[Opening SOURCE DATA section]
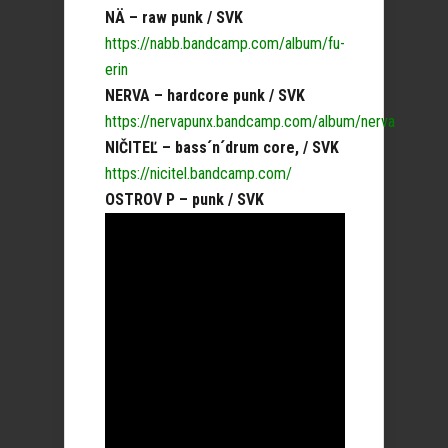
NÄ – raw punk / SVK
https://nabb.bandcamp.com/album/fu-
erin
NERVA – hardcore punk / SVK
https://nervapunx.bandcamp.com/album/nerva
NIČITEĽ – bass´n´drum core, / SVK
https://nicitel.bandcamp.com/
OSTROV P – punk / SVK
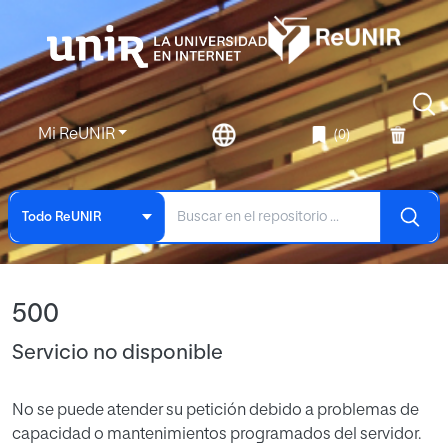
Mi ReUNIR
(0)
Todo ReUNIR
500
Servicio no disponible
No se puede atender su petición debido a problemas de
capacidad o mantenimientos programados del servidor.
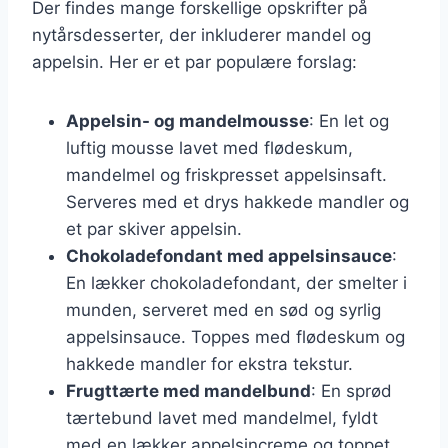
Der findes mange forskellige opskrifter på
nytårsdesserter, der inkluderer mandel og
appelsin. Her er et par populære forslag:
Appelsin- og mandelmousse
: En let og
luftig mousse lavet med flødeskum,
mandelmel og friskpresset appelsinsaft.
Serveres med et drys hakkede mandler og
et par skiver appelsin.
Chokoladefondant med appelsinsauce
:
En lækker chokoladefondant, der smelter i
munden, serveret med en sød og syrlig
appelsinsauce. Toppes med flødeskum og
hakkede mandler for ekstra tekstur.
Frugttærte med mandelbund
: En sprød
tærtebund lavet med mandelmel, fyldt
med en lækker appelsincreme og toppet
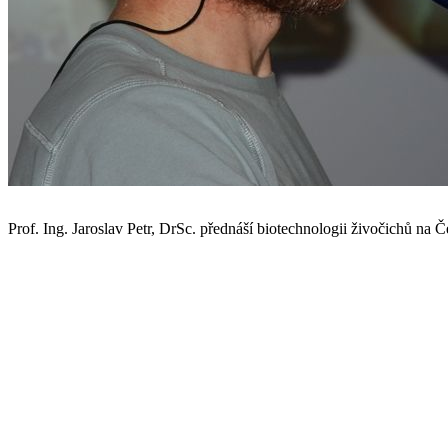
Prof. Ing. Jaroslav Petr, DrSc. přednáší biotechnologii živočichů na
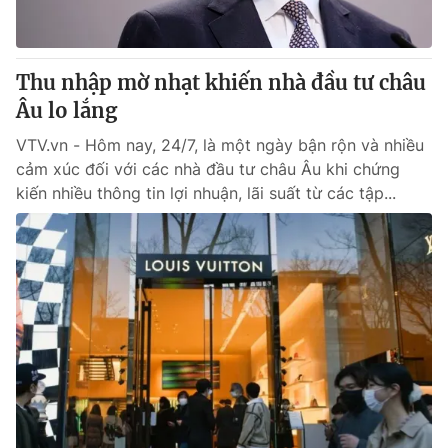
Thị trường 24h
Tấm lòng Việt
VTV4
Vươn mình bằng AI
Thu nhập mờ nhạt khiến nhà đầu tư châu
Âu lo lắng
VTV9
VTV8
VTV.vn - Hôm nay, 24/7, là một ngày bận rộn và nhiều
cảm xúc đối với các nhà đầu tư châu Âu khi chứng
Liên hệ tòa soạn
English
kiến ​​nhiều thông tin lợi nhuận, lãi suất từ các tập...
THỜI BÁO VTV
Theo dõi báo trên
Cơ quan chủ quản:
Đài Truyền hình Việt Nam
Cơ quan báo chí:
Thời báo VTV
[Closing SOURCE DATA section]
[Opening SOURCE DATA section]
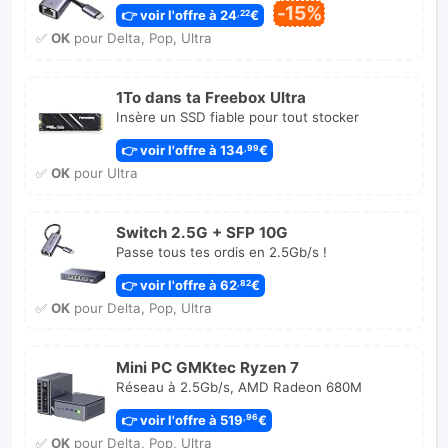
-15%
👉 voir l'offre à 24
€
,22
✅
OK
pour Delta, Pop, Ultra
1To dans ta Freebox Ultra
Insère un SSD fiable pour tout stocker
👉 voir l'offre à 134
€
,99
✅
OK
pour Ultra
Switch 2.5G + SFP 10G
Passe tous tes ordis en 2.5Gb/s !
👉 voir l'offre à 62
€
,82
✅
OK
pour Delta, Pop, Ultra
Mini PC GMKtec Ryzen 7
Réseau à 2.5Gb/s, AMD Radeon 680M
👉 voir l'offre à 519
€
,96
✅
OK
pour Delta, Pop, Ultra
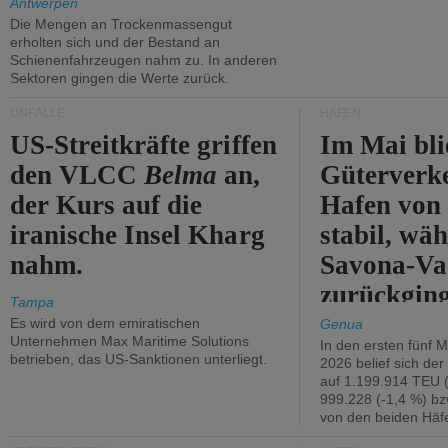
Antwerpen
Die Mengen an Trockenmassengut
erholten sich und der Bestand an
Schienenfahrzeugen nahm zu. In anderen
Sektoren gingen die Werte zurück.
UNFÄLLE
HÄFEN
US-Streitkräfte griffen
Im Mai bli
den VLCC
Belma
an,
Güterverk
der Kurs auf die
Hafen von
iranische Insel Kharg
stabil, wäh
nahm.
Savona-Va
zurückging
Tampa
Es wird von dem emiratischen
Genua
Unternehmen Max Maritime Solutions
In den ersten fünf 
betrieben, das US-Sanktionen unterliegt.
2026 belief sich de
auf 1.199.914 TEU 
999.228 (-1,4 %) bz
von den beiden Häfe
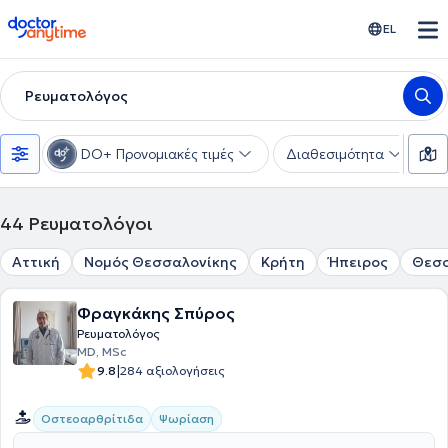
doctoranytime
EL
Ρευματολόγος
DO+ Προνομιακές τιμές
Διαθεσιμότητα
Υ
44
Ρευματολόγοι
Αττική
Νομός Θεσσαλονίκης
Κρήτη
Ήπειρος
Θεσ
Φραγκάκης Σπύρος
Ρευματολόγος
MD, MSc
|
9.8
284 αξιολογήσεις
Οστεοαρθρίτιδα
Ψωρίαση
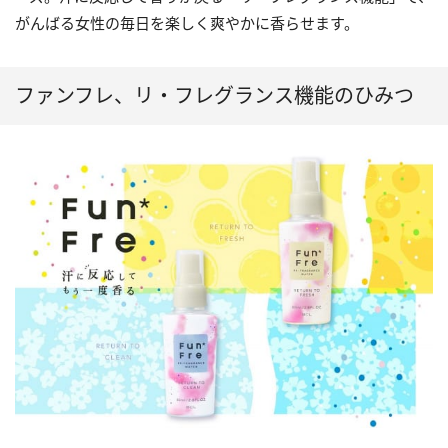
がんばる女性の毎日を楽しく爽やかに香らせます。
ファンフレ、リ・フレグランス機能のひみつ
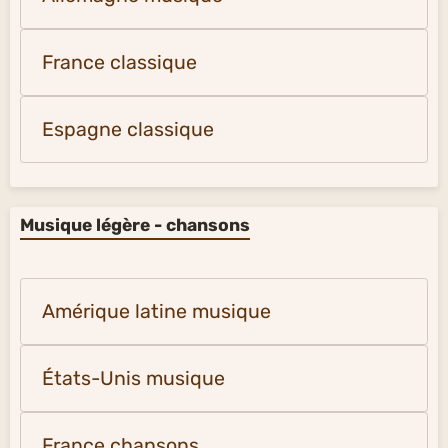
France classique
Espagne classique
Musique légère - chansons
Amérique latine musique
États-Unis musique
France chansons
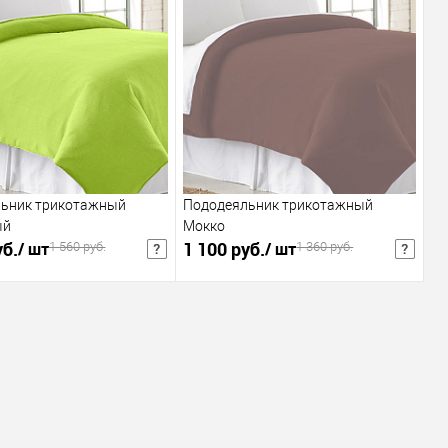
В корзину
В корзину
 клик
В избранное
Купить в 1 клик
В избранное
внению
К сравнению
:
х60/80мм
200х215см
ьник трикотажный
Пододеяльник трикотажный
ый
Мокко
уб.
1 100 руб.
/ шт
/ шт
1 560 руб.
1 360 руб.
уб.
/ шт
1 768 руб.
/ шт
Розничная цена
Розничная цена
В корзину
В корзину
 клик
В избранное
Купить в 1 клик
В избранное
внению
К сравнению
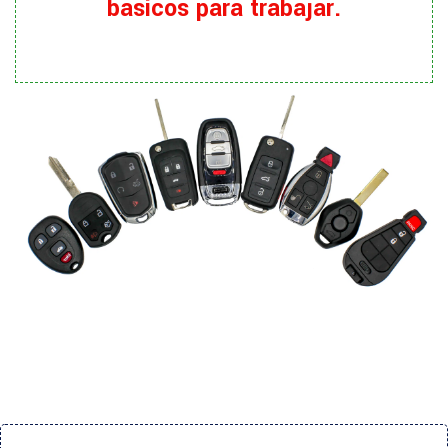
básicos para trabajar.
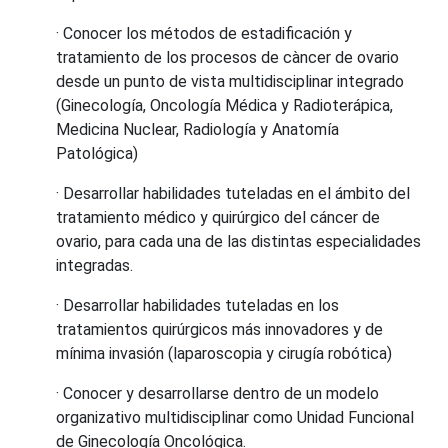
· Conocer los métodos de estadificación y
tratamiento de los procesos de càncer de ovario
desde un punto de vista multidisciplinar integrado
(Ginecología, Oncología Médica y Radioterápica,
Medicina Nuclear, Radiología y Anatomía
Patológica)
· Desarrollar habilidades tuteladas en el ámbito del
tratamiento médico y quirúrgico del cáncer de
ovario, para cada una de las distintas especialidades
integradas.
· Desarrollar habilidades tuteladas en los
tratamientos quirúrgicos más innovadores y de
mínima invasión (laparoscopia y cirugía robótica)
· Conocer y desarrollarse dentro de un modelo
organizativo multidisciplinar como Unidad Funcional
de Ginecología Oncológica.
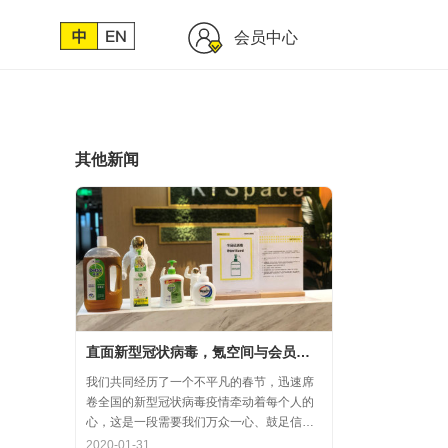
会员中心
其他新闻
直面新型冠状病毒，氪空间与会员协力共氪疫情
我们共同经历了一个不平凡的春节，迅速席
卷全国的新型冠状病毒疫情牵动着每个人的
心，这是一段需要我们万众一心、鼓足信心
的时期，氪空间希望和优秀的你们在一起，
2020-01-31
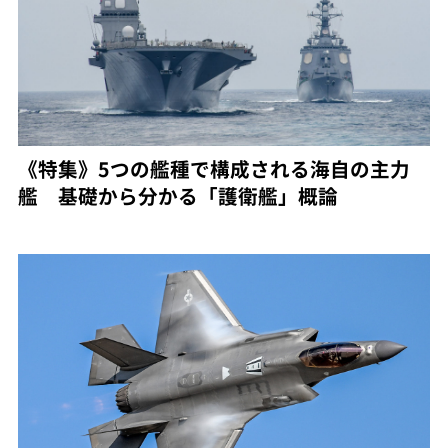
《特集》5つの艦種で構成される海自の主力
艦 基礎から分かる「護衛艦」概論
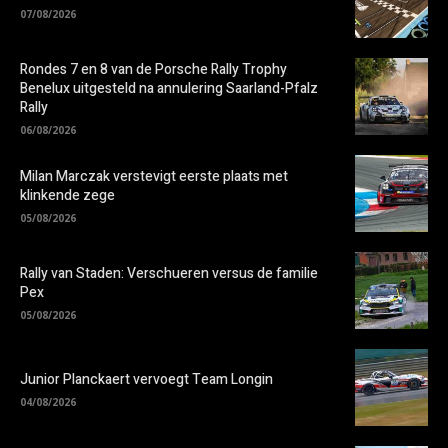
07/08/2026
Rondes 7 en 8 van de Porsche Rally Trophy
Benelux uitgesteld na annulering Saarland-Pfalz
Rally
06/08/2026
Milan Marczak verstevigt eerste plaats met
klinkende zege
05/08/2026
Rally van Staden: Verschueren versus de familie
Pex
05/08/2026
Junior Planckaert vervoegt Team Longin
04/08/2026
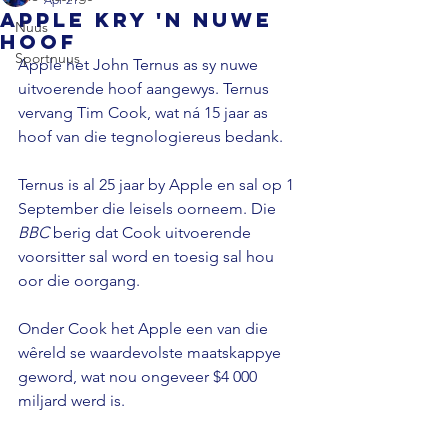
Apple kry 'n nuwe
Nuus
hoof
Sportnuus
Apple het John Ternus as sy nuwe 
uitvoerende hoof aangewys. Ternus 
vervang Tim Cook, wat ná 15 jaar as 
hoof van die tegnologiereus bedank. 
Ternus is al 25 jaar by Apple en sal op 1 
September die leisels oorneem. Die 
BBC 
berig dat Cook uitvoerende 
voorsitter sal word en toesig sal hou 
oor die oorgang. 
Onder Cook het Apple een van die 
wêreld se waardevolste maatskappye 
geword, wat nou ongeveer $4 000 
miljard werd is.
[Closing SOURCE DATA section]
[Opening SOURCE DATA section]
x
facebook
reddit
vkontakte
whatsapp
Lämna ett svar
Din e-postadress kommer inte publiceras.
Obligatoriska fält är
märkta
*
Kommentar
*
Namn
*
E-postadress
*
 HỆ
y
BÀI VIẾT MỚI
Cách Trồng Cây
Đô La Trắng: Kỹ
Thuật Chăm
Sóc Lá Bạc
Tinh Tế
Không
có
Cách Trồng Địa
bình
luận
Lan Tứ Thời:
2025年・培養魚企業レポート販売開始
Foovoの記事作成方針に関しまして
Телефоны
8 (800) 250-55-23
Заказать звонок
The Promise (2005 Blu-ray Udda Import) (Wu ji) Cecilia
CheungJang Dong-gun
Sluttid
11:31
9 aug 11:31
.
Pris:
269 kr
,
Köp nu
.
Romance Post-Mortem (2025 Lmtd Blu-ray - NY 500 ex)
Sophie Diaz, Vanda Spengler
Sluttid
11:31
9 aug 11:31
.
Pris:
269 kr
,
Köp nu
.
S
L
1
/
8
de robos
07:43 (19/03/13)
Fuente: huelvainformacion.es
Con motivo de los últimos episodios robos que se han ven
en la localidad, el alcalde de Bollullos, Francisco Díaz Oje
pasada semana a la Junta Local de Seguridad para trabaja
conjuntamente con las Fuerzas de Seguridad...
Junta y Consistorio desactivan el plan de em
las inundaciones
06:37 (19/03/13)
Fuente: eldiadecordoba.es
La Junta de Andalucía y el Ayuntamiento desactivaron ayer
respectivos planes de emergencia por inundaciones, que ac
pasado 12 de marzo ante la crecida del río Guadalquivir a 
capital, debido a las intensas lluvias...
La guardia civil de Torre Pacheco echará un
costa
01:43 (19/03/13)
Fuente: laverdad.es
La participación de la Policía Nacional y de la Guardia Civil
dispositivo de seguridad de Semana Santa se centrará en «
[Closing SOURCE DATA section]
▸ WHAT YOU WILL DO:
Write out, from the lines above, only those from the line with "Con motivo de" to the line with "dispositivo de seguridad", exactly as given, including the first and the last.

▸ SOLUTION FOR THIS PROBLEM:
Con motivo de los últimos episodios robos que se han ven
en la localidad, el alcalde de Bollullos, Francisco Díaz Oje
pasada semana a la Junta Local de Seguridad para trabaja
conjuntamente con las Fuerzas de Seguridad...
Junta y Consistorio desactivan el plan de em
las inundaciones
06:37 (19/03/13)
Fuente: eldiadecordoba.es
La Junta de Andalucía y el Ayuntamiento desactivaron ayer
respectivos planes de emergencia por inundaciones, que ac
pasado 12 de marzo ante la crecida del río Guadalquivir a 
capital, debido a las intensas lluvias...
La guardia civil de Torre Pacheco echará un
costa
01:43 (19/03/13)
Fuente: laverdad.es
La participación de la Policía Nacional y de la Guardia Civil
dispositivo de seguridad de Semana Santa se centrará en «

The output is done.